L’Austria, in questa fase, riveste un ruolo centrale dal punto di vista geografico, e di conseguenza nella gestione politica delle migrazioni, poiché è il crocevia di due rotte migratorie. La prima, quella dell’asse del Brennero, è da più di un anno che è interessata dal potenziamento dei controlli razziali effettuati, soprattutto sui treni, dagli agenti della trilaterale, con il fine di bloccare ed ostacolare il transito dei migranti. La seconda, quella della rotta dei Balcani, ha visto dall’inizio del 2015 un aumento considerevole degli arrivi di persone, che per raggiungere l’Europa centrale e settentrionale devono necessariamente attraversare il territorio austriaco. L’Austria è perciò diventata lo snodo cruciale della Balkan Route, principale punto di approdo e di passaggio del viaggio senza fine di uomini, donne e bambini in fuga da guerra e miseria.
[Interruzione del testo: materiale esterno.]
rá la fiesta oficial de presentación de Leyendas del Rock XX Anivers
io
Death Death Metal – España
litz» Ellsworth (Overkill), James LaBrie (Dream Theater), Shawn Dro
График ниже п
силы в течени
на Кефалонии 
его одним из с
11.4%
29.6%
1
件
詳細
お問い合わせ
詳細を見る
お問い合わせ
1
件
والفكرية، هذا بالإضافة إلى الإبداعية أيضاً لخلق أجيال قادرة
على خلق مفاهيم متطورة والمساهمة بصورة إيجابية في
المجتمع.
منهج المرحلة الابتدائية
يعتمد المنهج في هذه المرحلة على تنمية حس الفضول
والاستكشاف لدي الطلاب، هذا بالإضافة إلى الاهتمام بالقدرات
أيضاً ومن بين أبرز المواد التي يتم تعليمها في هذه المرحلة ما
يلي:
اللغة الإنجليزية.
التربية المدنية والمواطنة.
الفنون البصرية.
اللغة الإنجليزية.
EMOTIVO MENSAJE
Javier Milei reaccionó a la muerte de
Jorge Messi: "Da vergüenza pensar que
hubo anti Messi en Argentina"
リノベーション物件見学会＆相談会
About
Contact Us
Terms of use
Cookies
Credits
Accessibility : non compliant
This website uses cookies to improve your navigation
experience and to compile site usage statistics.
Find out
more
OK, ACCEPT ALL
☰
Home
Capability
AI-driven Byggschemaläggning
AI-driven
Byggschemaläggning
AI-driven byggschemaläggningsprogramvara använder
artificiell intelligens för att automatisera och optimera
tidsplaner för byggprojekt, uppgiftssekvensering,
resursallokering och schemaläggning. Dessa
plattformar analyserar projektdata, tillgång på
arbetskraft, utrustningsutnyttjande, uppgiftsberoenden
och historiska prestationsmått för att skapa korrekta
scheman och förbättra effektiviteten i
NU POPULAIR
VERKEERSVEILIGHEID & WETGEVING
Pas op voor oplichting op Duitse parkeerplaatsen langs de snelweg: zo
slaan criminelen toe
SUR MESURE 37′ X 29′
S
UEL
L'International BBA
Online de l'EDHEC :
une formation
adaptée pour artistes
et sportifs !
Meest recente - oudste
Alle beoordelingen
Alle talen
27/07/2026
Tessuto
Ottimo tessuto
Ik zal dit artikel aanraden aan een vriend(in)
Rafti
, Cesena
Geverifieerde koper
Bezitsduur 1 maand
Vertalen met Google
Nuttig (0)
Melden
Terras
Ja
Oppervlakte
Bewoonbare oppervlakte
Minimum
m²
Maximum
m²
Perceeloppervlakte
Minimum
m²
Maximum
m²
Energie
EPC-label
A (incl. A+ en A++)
Con la staffetta solidale #Overthefortress abbiamo visto e toccato con mano le situazioni calde sui vari confini della rotta, i cambi di direzione imposti essenzialmente dalla militarizzazione dei Paesi balcanici e dall’innalzamento di chilometri di filo spinato in Ungheria e Bulgaria.
Solo la grande determinazione dei migranti ha messo in discussione i regolamenti inadeguati europei, primo tra tutti il Regolamento Dublino III e l’impossibilità di richiedere asilo in paesi diversi da quelli che si affacciano sul mar Mediterraneo e sull’Egeo. Questa forzatura, agita da centinaia di migliaia di persone, ha aperto una breccia nell’Europa fortezza mostrando sia il volto migliore dei tanti cittadini europei che hanno spinto e sostenuto questo viaggio, ma anche il volto peggiore delle destre populiste che sono riuscite a imporre nell’agenda dell’Unione un’idea di cittadinanza escludente e costruita su basi etniche.
Oggi, con la chiusura del confine austriaco, assistiamo al materializzarsi di quell’effetto domino che più volte abbiamo raccontato sulla Balkan route: la Slovenia, la Croazia, la Serbia e la Macedonia stanno attuando politiche di respingimento su ogni frontiera perché nessuno di questi paesi vuole assumersi la responsabilità dell’accoglienza.
Il portato di questi cambiamenti epocali sta facendo emergere che le politiche europee sull’immigrazione hanno complessivamente fallito: non vi è la volontà di accogliere dignitosamente i migranti, ma si sono stretti accordi con la Turchia del dittatore Erdogan per il loro rimpatrio e per fortificare le frontiere esterne; la NATO impone un blocco navale al largo della Libia, e si posiziona nel Mar Egeo, proprio con l’intento di bloccare le partenze via mare; sono stati aperti gli “hotspot” in Italia e Grecia per dividere sommariamente i rifugiati dai cosiddetti “migranti economici”, da chi può avere il diritto a richiedere l’asilo a chi invece deve essere escluso. Di fatto l’approccio hotspot delle politiche europee è quello di normare dall’alto una vera e propria fabbrica di differenziazione degli individui, con il conseguente incremento della clandestinità e dei problemi ad essa connessi.
Tutto questo mostra palesemente che la guerra globale si sta declinando come una guerra all’umano, colpendo migliaia di corpi desiderosi di libertà, pace e giustizia sociale. Come movimenti sociali dobbiamo cogliere che si sta aprendo una sfida per la costruzione di un’Europa aperta e solidale che si contrappone frontalmente, e senza mediazioni possibili, ad un’Europa delle gabbie etniche e dell’austerità. Il nodo principale di questa sfida, che riguarda tutti e tutte, è quello di una nuova cittadinanza europea, basata sulla possibilità di muoversi liberamente, ma soprattutto sulla necessità di conquistare nuovi diritti sociali, civili e un welfare universale.
Riteniamo fondamentale aprire domenica 28 febbraio, all’interno dell’appuntamento di Agire nella Crisi, una discussione pubblica per organizzare un’iniziativa transnazionale da concretizzarsi all’inizio della primavera sui confini meridionali ed orientali dell’Austria.
All’assemblea parteciperanno tante realtà di movimento europee, con l’obiettivo di organizzare una mobilitazione radicale e praticabile da tanti, che sia in grado di rompere il meccanismo del regime dei confini e che voglia intensificare un lavoro di rete e condivisione progettuale nelle zone maggiormente interessate dalla pressione migratoria.